I actually maintain several online Finnish learning resources now, including a flashcard deck of the most common 10,000 words from the YLE study way back [1], a command line lemmatizer [2], and a website whose permissions I need to refresh ASAP which archives Selkouutiset with YYYY/MM/DD URLs [3].
Indeed building these tools were what got me back into software development as a profession, after a long absence.
[1]: https://ankiweb.net/shared/info/1149950470
The tasks: scrape all the selko articles and then generate fi-> en translation tasks in the form of phrases (using an LLM). Same thing except en->fi. Free form task generation where I tend to use HS for articles (so like, adult Finnish). And then one I'm working on now, Finnish transcription from auto-generated speech, from selko again.

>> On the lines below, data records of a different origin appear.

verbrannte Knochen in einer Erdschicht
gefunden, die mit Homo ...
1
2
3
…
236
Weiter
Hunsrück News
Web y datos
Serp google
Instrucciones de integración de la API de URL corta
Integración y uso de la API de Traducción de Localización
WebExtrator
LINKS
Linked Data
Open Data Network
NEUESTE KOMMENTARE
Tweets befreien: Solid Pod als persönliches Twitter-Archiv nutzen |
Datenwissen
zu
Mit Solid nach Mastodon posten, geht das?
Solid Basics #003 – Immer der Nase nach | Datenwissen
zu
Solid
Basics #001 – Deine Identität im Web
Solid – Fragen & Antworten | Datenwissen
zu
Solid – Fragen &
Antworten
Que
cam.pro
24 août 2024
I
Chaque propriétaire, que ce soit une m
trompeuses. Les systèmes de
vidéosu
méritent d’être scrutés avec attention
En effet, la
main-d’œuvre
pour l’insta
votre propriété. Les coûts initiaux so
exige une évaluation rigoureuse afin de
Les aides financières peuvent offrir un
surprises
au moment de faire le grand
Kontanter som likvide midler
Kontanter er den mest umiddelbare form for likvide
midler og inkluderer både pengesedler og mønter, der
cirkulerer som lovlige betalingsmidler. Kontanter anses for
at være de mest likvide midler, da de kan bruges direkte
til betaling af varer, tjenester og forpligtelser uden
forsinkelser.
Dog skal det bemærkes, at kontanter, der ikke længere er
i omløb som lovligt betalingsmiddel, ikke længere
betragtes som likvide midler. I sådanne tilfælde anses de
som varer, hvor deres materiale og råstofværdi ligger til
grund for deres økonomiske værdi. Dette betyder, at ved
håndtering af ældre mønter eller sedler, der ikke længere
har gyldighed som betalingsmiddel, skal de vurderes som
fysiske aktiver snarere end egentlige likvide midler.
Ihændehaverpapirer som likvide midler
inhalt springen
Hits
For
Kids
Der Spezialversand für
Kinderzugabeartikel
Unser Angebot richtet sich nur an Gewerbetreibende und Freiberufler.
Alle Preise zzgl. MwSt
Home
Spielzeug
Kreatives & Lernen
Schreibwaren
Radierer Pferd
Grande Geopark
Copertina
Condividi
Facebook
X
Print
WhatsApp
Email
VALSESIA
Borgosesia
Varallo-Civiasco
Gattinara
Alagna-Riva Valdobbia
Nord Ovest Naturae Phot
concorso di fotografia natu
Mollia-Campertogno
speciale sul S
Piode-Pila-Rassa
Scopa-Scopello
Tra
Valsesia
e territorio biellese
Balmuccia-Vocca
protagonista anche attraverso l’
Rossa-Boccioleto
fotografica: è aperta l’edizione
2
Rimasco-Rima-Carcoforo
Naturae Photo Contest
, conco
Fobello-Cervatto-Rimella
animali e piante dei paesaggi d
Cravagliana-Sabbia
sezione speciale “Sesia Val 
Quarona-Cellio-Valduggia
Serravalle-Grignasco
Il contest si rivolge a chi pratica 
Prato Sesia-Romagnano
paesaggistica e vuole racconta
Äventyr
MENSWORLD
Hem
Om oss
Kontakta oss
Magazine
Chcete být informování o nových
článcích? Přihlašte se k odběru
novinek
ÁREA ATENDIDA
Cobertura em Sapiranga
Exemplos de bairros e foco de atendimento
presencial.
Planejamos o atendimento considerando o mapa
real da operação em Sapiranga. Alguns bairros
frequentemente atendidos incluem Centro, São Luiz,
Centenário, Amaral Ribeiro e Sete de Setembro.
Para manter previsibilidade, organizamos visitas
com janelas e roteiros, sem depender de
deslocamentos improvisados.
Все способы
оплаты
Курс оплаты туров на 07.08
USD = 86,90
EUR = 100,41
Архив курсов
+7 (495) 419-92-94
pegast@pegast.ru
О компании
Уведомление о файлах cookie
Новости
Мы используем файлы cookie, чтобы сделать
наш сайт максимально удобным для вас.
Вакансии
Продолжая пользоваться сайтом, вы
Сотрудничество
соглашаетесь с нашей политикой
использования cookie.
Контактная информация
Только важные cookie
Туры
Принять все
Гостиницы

A lot of my evaluation is based on embedding + cosine distance. LLM's are truly bringing a golden age for language learning.
I was planning on doing a similar thing but my wife didn't seem terribly enthused by the current SOTA with Finnish text generation. Sometimes I do ask GPT-4 to "kerro minulle jotain kiinostavaa [aiheesta]" and throw the generated longform text into a single Anki card to read later on. The style definitely feels different, and it hallucinates a lot, but hey, it's still net beneficial on the margin.
Let's keep in touch, it's always good to meet fellow Finnward folk. My email is in my bio if you ever need anything.
Finnish has 15 noun cases, but it's probably better thought of as 4+6+5 cases. The first 4 are pretty straightforward, except for the partitive, which is kind of a catch-all case. The middle 6 correspond to certain spatial relationships. Very roughly you can imagine these as {inside, outside} × {unmoving, moving closer, moving further}. Huone = room, huoneessa = in room, huoneen = into (=moving closer to the inside of) room. That kind of stuff. The last 5 have niche, special uses. That's how I mentally imagine them at least, there are a lot of details you only pick up by reading a lot.
The trade-off is that Finnish has virtually no prepositions, which English has a lot of, and which are similarly very confusing for beginners and even intermediate English speakers. There are a few post-positions, but even these are mostly things you can pick up by ear.
Verbs have a similar story. If you've ever learned Latin, Russian or Spanish you'll feel right at home with Finnish verbs, which pack a lot of info into the conjugation, but with the benefit of requiring fewer actual words per sentence.
I'm pretty happy with translation, even with GPT-3.5. I haven't used it for native text generation. Happy to keep in touch :D.